▸ **Work required**: Search the entries for the word "they" and report each line that has it.

▸ **Information**:
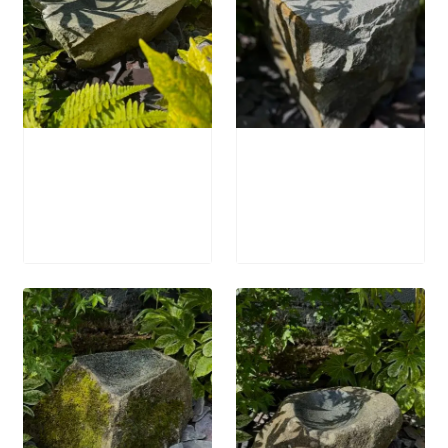
Stone Bird Bath
Stone Bird Bath
SBB34
SBB33
£
695.00
£
895.00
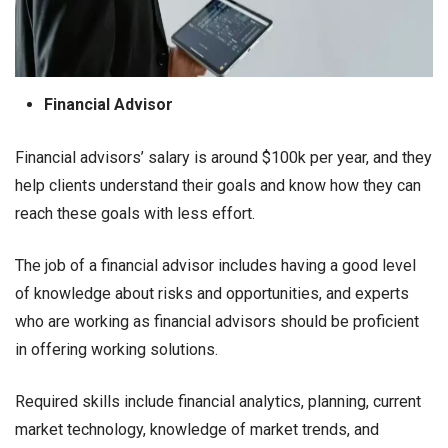
Financial Advisor
Financial advisors’ salary is around $100k per year, and they
help clients understand their goals and know how they can
reach these goals with less effort.
The job of a financial advisor includes having a good level
of knowledge about risks and opportunities, and experts
who are working as financial advisors should be proficient
in offering working solutions.
Required skills include financial analytics, planning, current
market technology, knowledge of market trends, and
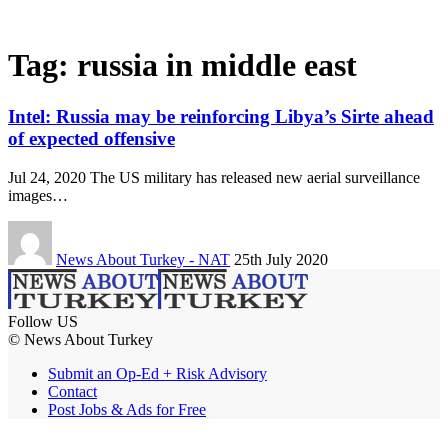
Tag:
russia in middle east
Intel: Russia may be reinforcing Libya’s Sirte ahead
of expected offensive
Jul 24, 2020 The US military has released new aerial surveillance
images…
News About Turkey - NAT
25th July 2020
Follow US
© News About Turkey
Submit an Op-Ed + Risk Advisory
Contact
Post Jobs & Ads for Free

▸ **Written reply**:
Financial advisors’ salary is around $100k per year, and they
help clients understand their goals and know how they can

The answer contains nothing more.